Türkiye Cumhuriyeti, Müslüman halkın çıkarlarını korumak için Libyada
Türkiye Cumhuriyeti Devletinin Libyada olması için birçok nedenin olduğunu vurgulayan Eğilmez, Birleşmiş Milletlerin meşru olarak kabul etmiş olduğu bir Ulusal Mutabakat Hükümeti var. Küresel güçlerin paralı askerlerle oradaki insanları katledip ki son zamanlar da gördük çıkan toplu mezarları. Onları lehine çalışacak bir sitemi engellemek için orada. Osmanlı gibi mazlum insanların, Müslüman halkın çıkarlarını korumak için orada. Çok ciddi bir Türk nüfusu da bulunuyor o bölgede. 1947de Libyanın bağımsızlığında da Türkler çok önemli rol oynamıştır. Kuloğulları bir parti kuruyorlar 1947 yılında ve Trablusgarpın Türkiye Cumhuriyetine katılmasını teklif ediyorlar. 1951 yılında Libya bağımsızlığını kazanınca başa gelen Kral İdris, Başbakanı ve çok önemli adamlarını Türkler arasından seçiyor. Bugün Libya Vakıflar ve Diyanet İşleri Bakanının 2014 yılında yaptığı açıklamada Libya toplam nüfusunun yüzde 15'ini Türklerin oluşturduğunu söylüyor. 2019 yılındaki araştırmalarda Libya nüfusunun yüzde 25inin Türk olduğu bu sayınında yaklaşık 1.5 milyona dayandığını görüyoruz. Günümüze baktığımız zamanda Ulusal Mutabakat Hükümeti Başkanlar Konseyi başındaki Fayiz es-Serracın Manisa asıllı bir aileden geldiğini görüyoruz.
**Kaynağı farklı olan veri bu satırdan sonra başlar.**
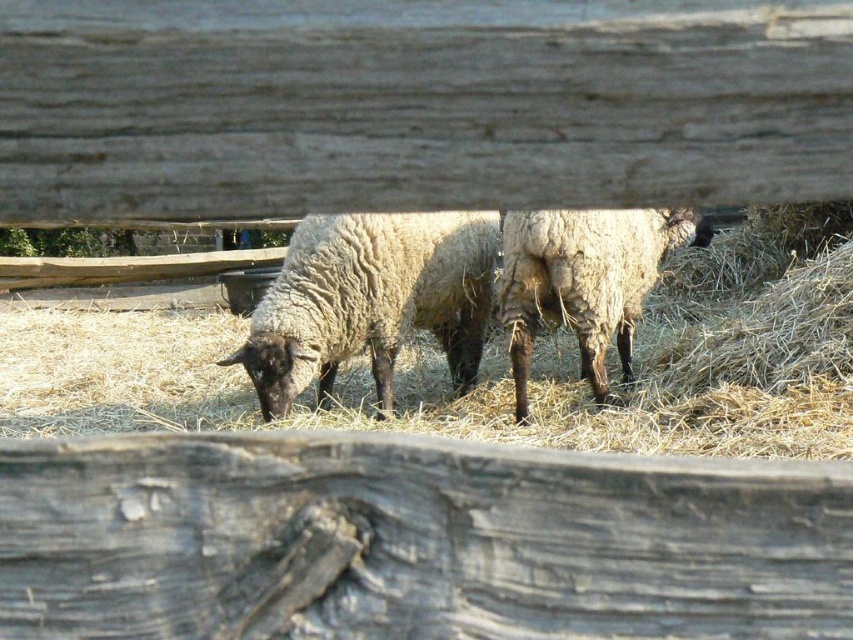 Does light brown straw at center appear on the left side of fuzzy white sheep at center?

Incorrect, light brown straw at center is not on the left side of fuzzy white sheep at center.

Is point (161, 362) more distant than point (376, 380)?

Yes, point (161, 362) is farther from viewer.

Describe the element at coordinates (473, 390) in the screenshot. This screenshot has width=853, height=640. I see `light brown straw at center` at that location.

Locate an element on the screen. light brown straw at center is located at coordinates (473, 390).

Can you confirm if light brown straw at center is positioned below fuzzy woolly sheep at center?

Indeed, light brown straw at center is positioned under fuzzy woolly sheep at center.

Describe the element at coordinates (473, 390) in the screenshot. I see `light brown straw at center` at that location.

Is point (781, 365) positioned after point (645, 252)?

That is False.

Locate an element on the screen. The width and height of the screenshot is (853, 640). light brown straw at center is located at coordinates (473, 390).

From the picture: Between fuzzy white sheep at center and fuzzy woolly sheep at center, which one appears on the right side from the viewer's perspective?

From the viewer's perspective, fuzzy woolly sheep at center appears more on the right side.

Who is more distant from viewer, [364,266] or [657,211]?

The point [364,266] is behind.

I want to click on fuzzy white sheep at center, so click(x=370, y=300). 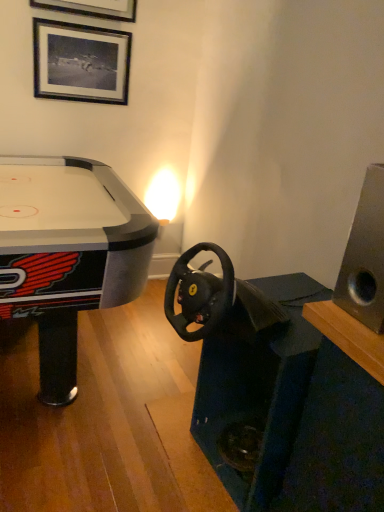 You are a GUI agent. You are given a task and a screenshot of the screen. Output one action in this format:
    pyautogui.click(x=<x>, y=<y>)
    Task: Click on the black matte picture frame at upper left
    Image resolution: width=384 pixels, height=512 pixels.
    Given the screenshot: What is the action you would take?
    pyautogui.click(x=81, y=62)

Image resolution: width=384 pixels, height=512 pixels. What do you see at coordinates (81, 62) in the screenshot? I see `black matte picture frame at upper left` at bounding box center [81, 62].

What is the approximate width of silver metallic speaker at right?

silver metallic speaker at right is 8.65 inches wide.

Find the location of a particular element. The image size is (384, 512). silver metallic speaker at right is located at coordinates (365, 256).

This screenshot has height=512, width=384. What do you see at coordinates (365, 256) in the screenshot? I see `silver metallic speaker at right` at bounding box center [365, 256].

Where is `black matte picture frame at upper left`? This screenshot has width=384, height=512. black matte picture frame at upper left is located at coordinates (81, 62).

Considering the relative positions of black matte picture frame at upper left and silver metallic speaker at right in the image provided, is black matte picture frame at upper left to the right of silver metallic speaker at right from the viewer's perspective?

No.

Is black matte picture frame at upper left in front of silver metallic speaker at right?

No, black matte picture frame at upper left is behind silver metallic speaker at right.

Does point (110, 58) lie in front of point (371, 255)?

No, (110, 58) is further to viewer.

From the image's perspective, which is above, black matte picture frame at upper left or silver metallic speaker at right?

black matte picture frame at upper left is shown above in the image.

From a real-world perspective, which object rests below the other?

silver metallic speaker at right, from a real-world perspective.

Looking at this image, considering the relative sizes of black matte picture frame at upper left and silver metallic speaker at right in the image provided, is black matte picture frame at upper left wider than silver metallic speaker at right?

No.

Is black matte picture frame at upper left taller than silver metallic speaker at right?

No.

Can you confirm if black matte picture frame at upper left is bigger than silver metallic speaker at right?

Actually, black matte picture frame at upper left might be smaller than silver metallic speaker at right.

Is black matte picture frame at upper left situated inside silver metallic speaker at right or outside?

black matte picture frame at upper left is located beyond the bounds of silver metallic speaker at right.

Would you say black matte picture frame at upper left is a long distance from silver metallic speaker at right?

black matte picture frame at upper left is positioned a significant distance from silver metallic speaker at right.

Is black matte picture frame at upper left facing towards silver metallic speaker at right?

Yes, black matte picture frame at upper left is aimed at silver metallic speaker at right.

What's the angular difference between black matte picture frame at upper left and silver metallic speaker at right's facing directions?

black matte picture frame at upper left and silver metallic speaker at right are facing 87.7 degrees away from each other.

The width and height of the screenshot is (384, 512). In order to click on picture frame behind the silver metallic speaker at right in this screenshot , I will do `click(81, 62)`.

Between silver metallic speaker at right and black matte picture frame at upper left, which one appears on the right side from the viewer's perspective?

silver metallic speaker at right is more to the right.

Which object is more forward, silver metallic speaker at right or black matte picture frame at upper left?

silver metallic speaker at right is more forward.

Considering the points (371, 270) and (55, 46), which point is in front, point (371, 270) or point (55, 46)?

The point (371, 270) is closer.

From the image's perspective, is silver metallic speaker at right located beneath black matte picture frame at upper left?

Yes.

From a real-world perspective, is silver metallic speaker at right physically located above or below black matte picture frame at upper left?

silver metallic speaker at right is situated lower than black matte picture frame at upper left in the real world.

In terms of width, does silver metallic speaker at right look wider or thinner when compared to black matte picture frame at upper left?

In the image, silver metallic speaker at right appears to be wider than black matte picture frame at upper left.

Between silver metallic speaker at right and black matte picture frame at upper left, which one has less height?

black matte picture frame at upper left is shorter.

Based on their sizes in the image, would you say silver metallic speaker at right is bigger or smaller than black matte picture frame at upper left?

silver metallic speaker at right is bigger than black matte picture frame at upper left.

Can black matte picture frame at upper left be found inside silver metallic speaker at right?

No, silver metallic speaker at right does not contain black matte picture frame at upper left.

Would you consider silver metallic speaker at right to be distant from black matte picture frame at upper left?

That's right, there is a large distance between silver metallic speaker at right and black matte picture frame at upper left.

Is silver metallic speaker at right facing away from black matte picture frame at upper left?

No, black matte picture frame at upper left is not at the back of silver metallic speaker at right.

How many degrees apart are the facing directions of silver metallic speaker at right and black matte picture frame at upper left?

The angular difference between silver metallic speaker at right and black matte picture frame at upper left is 87.7 degrees.

Measure the distance from silver metallic speaker at right to black matte picture frame at upper left.

silver metallic speaker at right and black matte picture frame at upper left are 5.71 feet apart.

The image size is (384, 512). What are the coordinates of `picture frame that is on the left side of silver metallic speaker at right` in the screenshot? It's located at (81, 62).

Find the location of `speaker in front of the black matte picture frame at upper left`. speaker in front of the black matte picture frame at upper left is located at coordinates (365, 256).

You are a GUI agent. You are given a task and a screenshot of the screen. Output one action in this format:
    pyautogui.click(x=<x>, y=<y>)
    Task: Click on the speaker below the black matte picture frame at upper left (from a real-world perspective)
    The height and width of the screenshot is (512, 384).
    Given the screenshot: What is the action you would take?
    coord(365,256) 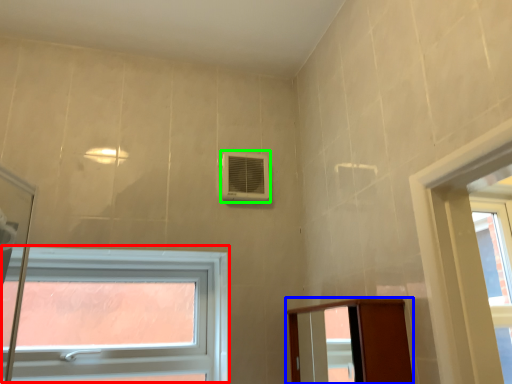 Question: Which is farther away from window (highlighted by a red box)? elevator (highlighted by a blue box) or air conditioning (highlighted by a green box)?

Choices:
 (A) elevator
 (B) air conditioning

Answer: (A) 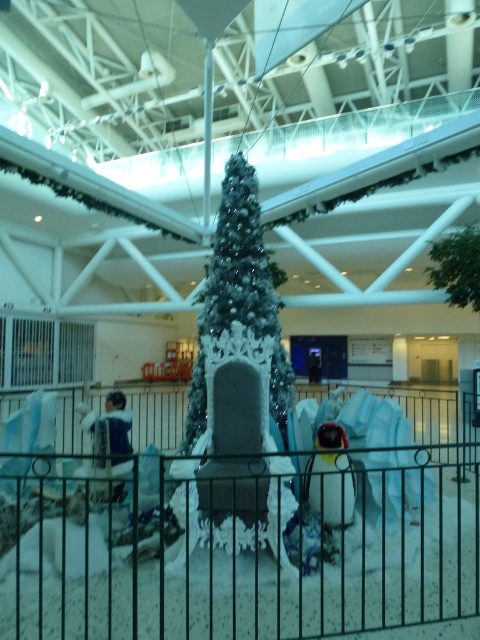 You are a delivery person trying to move a large box through the space between the black metal fence at center and the white frosted christmas tree at center. The box is 1.2 meters wide. Can you fit the box through the space between them?

The black metal fence at center might be wider than the white frosted christmas tree at center, so the space between them could be wide enough to fit the 1.2 meter wide box. However, since the exact width isn

You are a delivery person carrying a package that is 8 feet long. You need to navigate through the space between the black metal fence at center and the closest holiday decoration. Will your package fit through the space?

The space between the black metal fence at center and the closest holiday decoration is 8.51 feet. Since your package is 8 feet long, it will fit through the space as there is enough clearance. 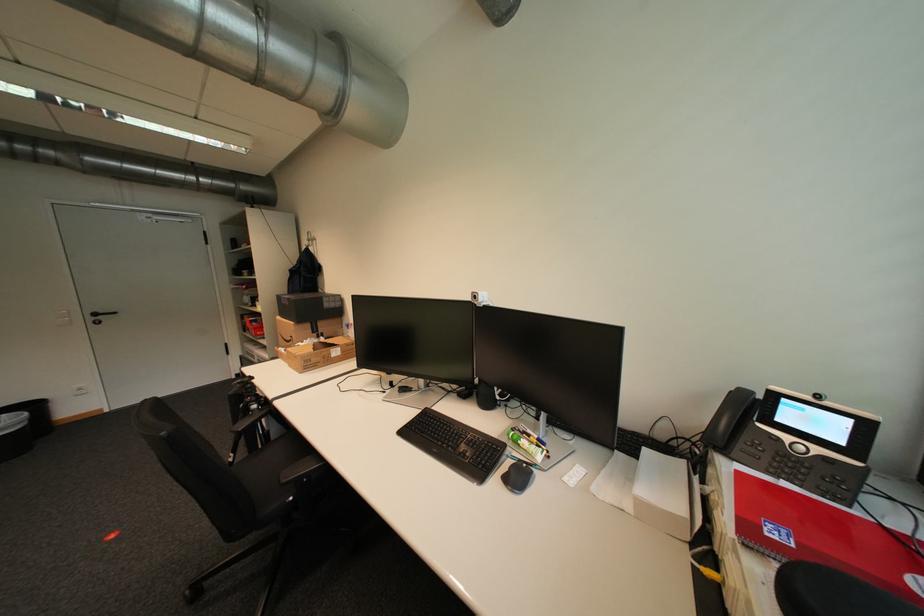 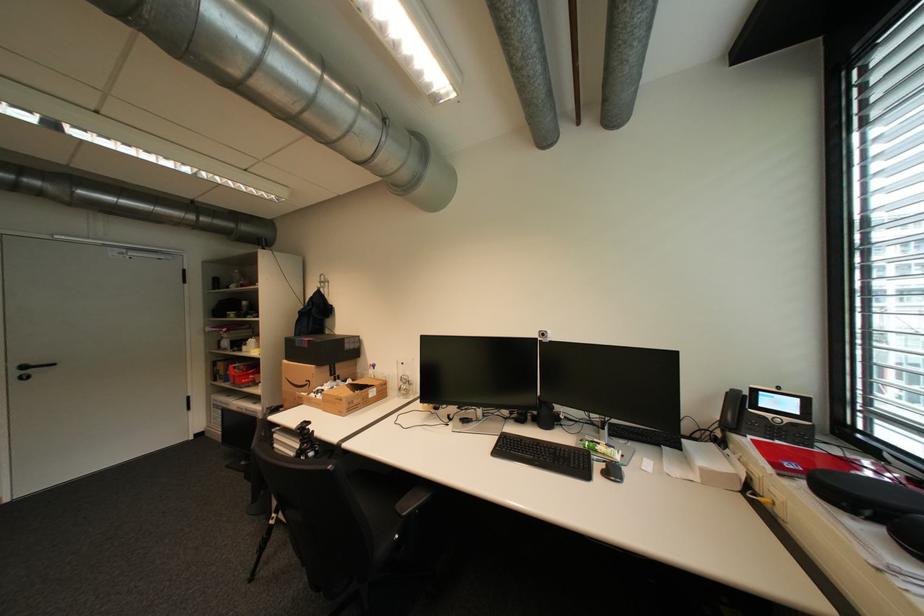 Locate, in the second image, the point that corresponds to pixel 481 294 in the first image.

(548, 331) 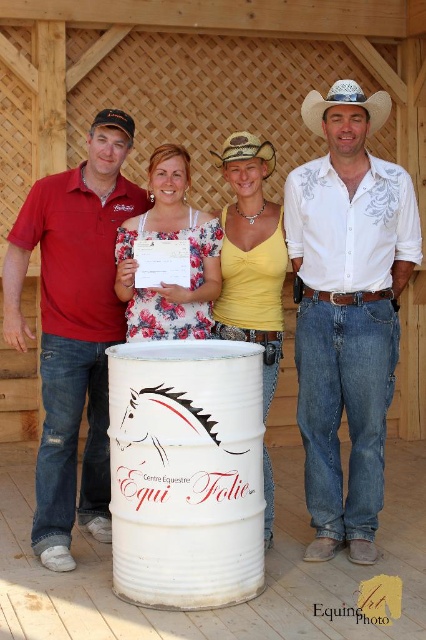 Who is taller, matte red polo shirt at left or white straw cowboy hat at upper center?

Standing taller between the two is matte red polo shirt at left.

What do you see at coordinates (74, 326) in the screenshot?
I see `matte red polo shirt at left` at bounding box center [74, 326].

The image size is (426, 640). I want to click on matte red polo shirt at left, so click(74, 326).

Where is `matte red polo shirt at left`? The width and height of the screenshot is (426, 640). matte red polo shirt at left is located at coordinates click(x=74, y=326).

Is matte red polo shirt at left smaller than yellow matte tank top at center?

Actually, matte red polo shirt at left might be larger than yellow matte tank top at center.

Is matte red polo shirt at left positioned behind yellow matte tank top at center?

That is False.

What do you see at coordinates (74, 326) in the screenshot?
I see `matte red polo shirt at left` at bounding box center [74, 326].

Where is `matte red polo shirt at left`? This screenshot has height=640, width=426. matte red polo shirt at left is located at coordinates (74, 326).

Is white matte barrel at center wider than matte red polo shirt at left?

In fact, white matte barrel at center might be narrower than matte red polo shirt at left.

What do you see at coordinates (186, 472) in the screenshot?
I see `white matte barrel at center` at bounding box center [186, 472].

Does point (144, 420) come farther from viewer compared to point (40, 540)?

No, it is not.

This screenshot has width=426, height=640. I want to click on white matte barrel at center, so click(186, 472). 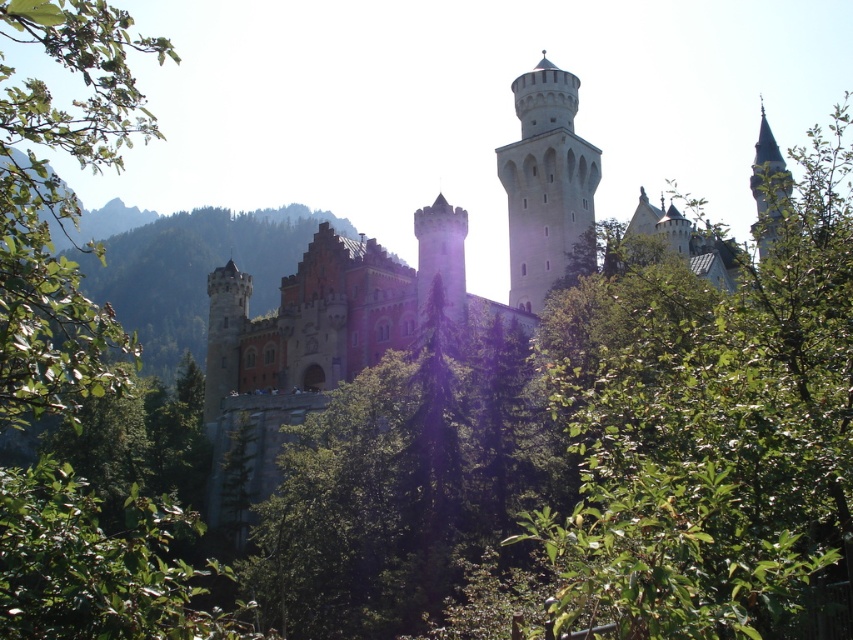 You are a visitor standing in the castle courtyard. You notice the red brick castle at center and the smooth stone tower at center. Which structure would appear closer to you based on their sizes?

The red brick castle at center appears closer because it has a larger size compared to the smooth stone tower at center.

You are standing in front of the castle and notice two points marked in the image. The first point is at coordinates point (94, 390), and the second is at point (537, 237). Which point is nearer to you?

Point (94, 390) is closer to the viewer than point (537, 237). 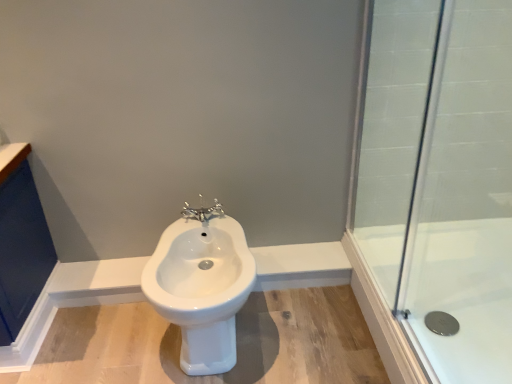 Question: From a real-world perspective, does chrome metallic faucet at center stand above clear glass shower at right?

Choices:
 (A) yes
 (B) no

Answer: (A)

Question: From the image's perspective, does chrome metallic faucet at center appear lower than clear glass shower at right?

Choices:
 (A) no
 (B) yes

Answer: (A)

Question: Considering the relative positions of chrome metallic faucet at center and clear glass shower at right in the image provided, is chrome metallic faucet at center to the left of clear glass shower at right from the viewer's perspective?

Choices:
 (A) no
 (B) yes

Answer: (B)

Question: Does chrome metallic faucet at center have a greater height compared to clear glass shower at right?

Choices:
 (A) yes
 (B) no

Answer: (B)

Question: Can you confirm if chrome metallic faucet at center is thinner than clear glass shower at right?

Choices:
 (A) no
 (B) yes

Answer: (B)

Question: From a real-world perspective, is chrome metallic faucet at center positioned under clear glass shower at right based on gravity?

Choices:
 (A) no
 (B) yes

Answer: (A)

Question: Is transparent glass shower door at right positioned behind clear glass shower at right?

Choices:
 (A) no
 (B) yes

Answer: (A)

Question: Is transparent glass shower door at right bigger than clear glass shower at right?

Choices:
 (A) yes
 (B) no

Answer: (B)

Question: Is transparent glass shower door at right facing towards clear glass shower at right?

Choices:
 (A) yes
 (B) no

Answer: (B)

Question: Is transparent glass shower door at right thinner than clear glass shower at right?

Choices:
 (A) no
 (B) yes

Answer: (B)

Question: From the image's perspective, is transparent glass shower door at right over clear glass shower at right?

Choices:
 (A) no
 (B) yes

Answer: (B)

Question: From a real-world perspective, is transparent glass shower door at right below clear glass shower at right?

Choices:
 (A) yes
 (B) no

Answer: (B)

Question: Is white glossy bidet at center positioned in front of clear glass shower at right?

Choices:
 (A) no
 (B) yes

Answer: (B) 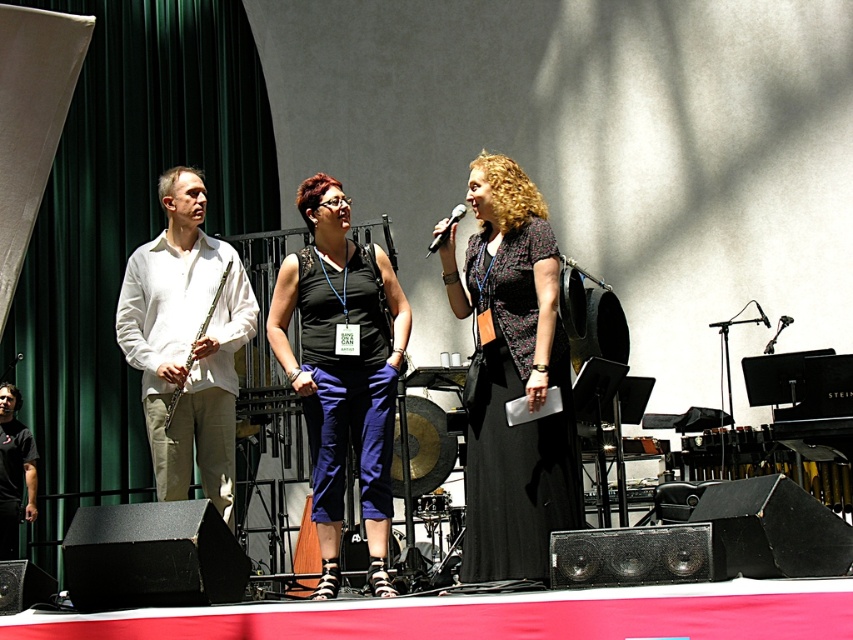 You are a photographer positioned at the back of the stage. You want to take a photo focusing on the black fabric dress at center and the black fabric shirt at left. Which one will appear larger in your photo?

The black fabric dress at center will appear larger in the photo because it is closer to the viewer than the black fabric shirt at left.

In the scene shown: You are a photographer at the event and want to capture a closeup of the black textured dress at center. According to the coordinates provided, where should you aim your camera?

The black textured dress at center is located at coordinates point (515,426), so you should aim your camera there to capture the closeup. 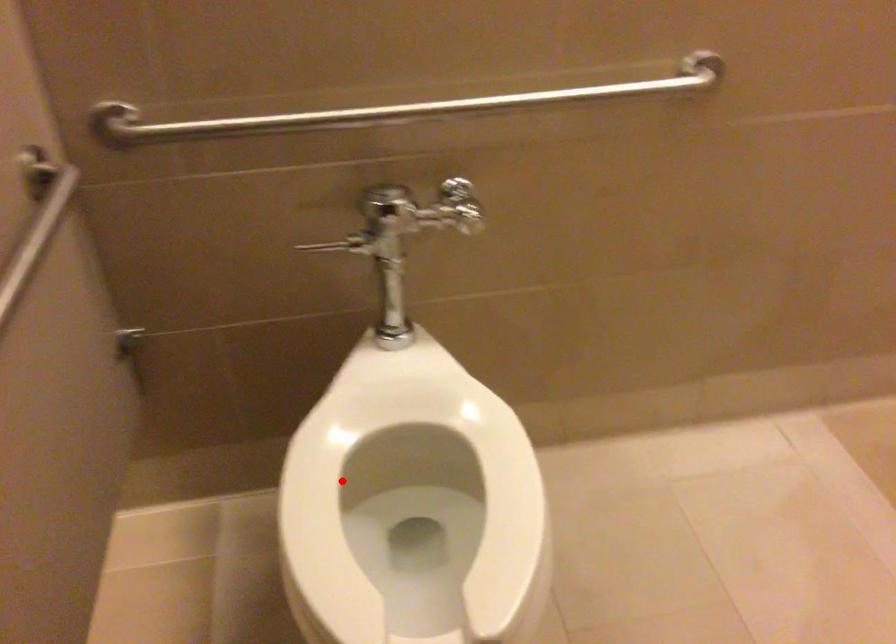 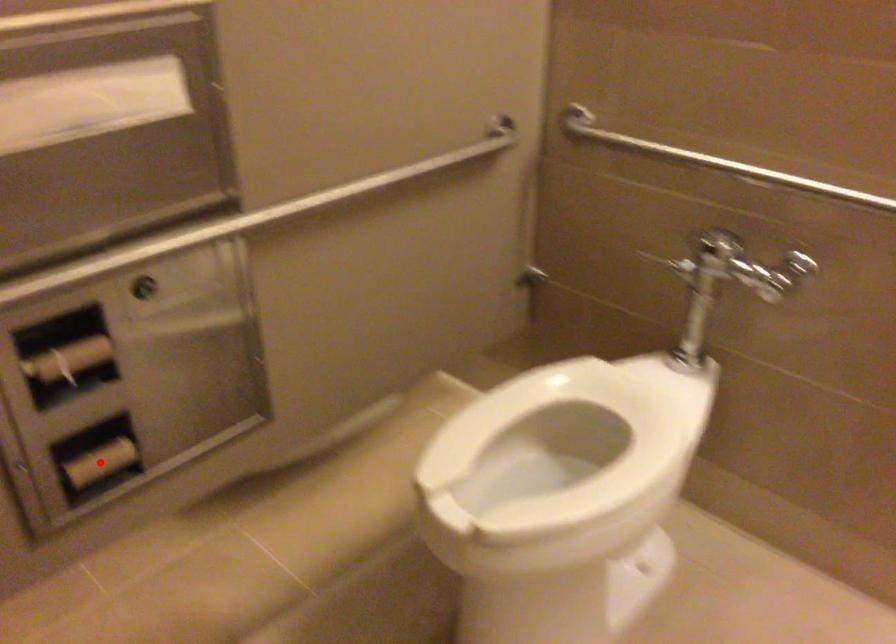 I am providing you with two images of the same scene from different viewpoints. A red point is marked on the first image and another point is marked on the second image. Does the point marked in image1 correspond to the same location as the one in image2?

Baba Serracın 1954 yılında Manisadaki ailesini ziyaret ettiğini görüyoruz. İçişleri Bakanı da Türk asıllı diye konuştu.
Türk soydaşların olduğu yerde Türkiye olmalı
Hem stratejik açıdan, hem bölge insanının bölgedeki Müslümanların muhafaza edilmesi açısından, bölgedeki mazlumların korunması açısından Türkiye Cumhuriyeti Devletinin orada bulunması çok önemli olduğunu ifade eden Eğilmez, Bununla birlikte bölgenin yüzde 25inin Türk olduğu bir yerde de Rusya, Fransa, İtalya, Orta Doğunun bir kanser tümörü olarak nitelendirdiğimiz Birleşik Arap Emirlikleri olmamalı. Türkiye olmalı, tarih geçmişi anlatıyor ama tarihin çok önemli bir faktörü de ileriye ayna tutmasıdır. Bizde bu aynaya bakınca bölgede çok sevildiğimizi, bölgede soydaşlarımızın olduğunu ve bu başarılı siyasetin devam etmesi gerektiğini önemle vurguluyoruz açıklamalarında bulundu.